- **Problem to solve**: Keep images out and repeat all data exactly.

- **Entries supplied**:
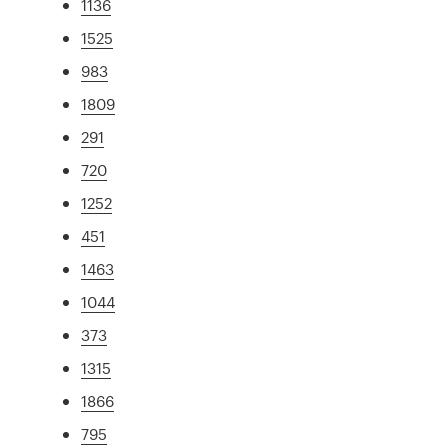
1136
1525
983
1809
291
720
1252
451
1463
1044
373
1315
1866
795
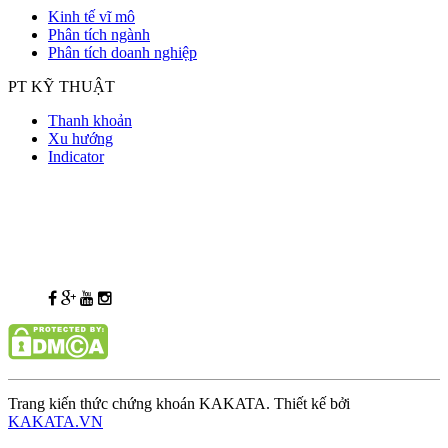
Kinh tế vĩ mô
Phân tích ngành
Phân tích doanh nghiệp
PT KỸ THUẬT
Thanh khoản
Xu hướng
Indicator
Trang kiến thức chứng khoán KAKATA. Thiết kế bởi
KAKATA.VN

- **Output for this task**:
1136
1525
983
1809
291
720
1252
451
1463
1044
373
1315
1866
795
Kinh tế vĩ mô
Phân tích ngành
Phân tích doanh nghiệp
PT KỸ THUẬT
Thanh khoản
Xu hướng
Indicator
Trang kiến thức chứng khoán KAKATA. Thiết kế bởi
KAKATA.VN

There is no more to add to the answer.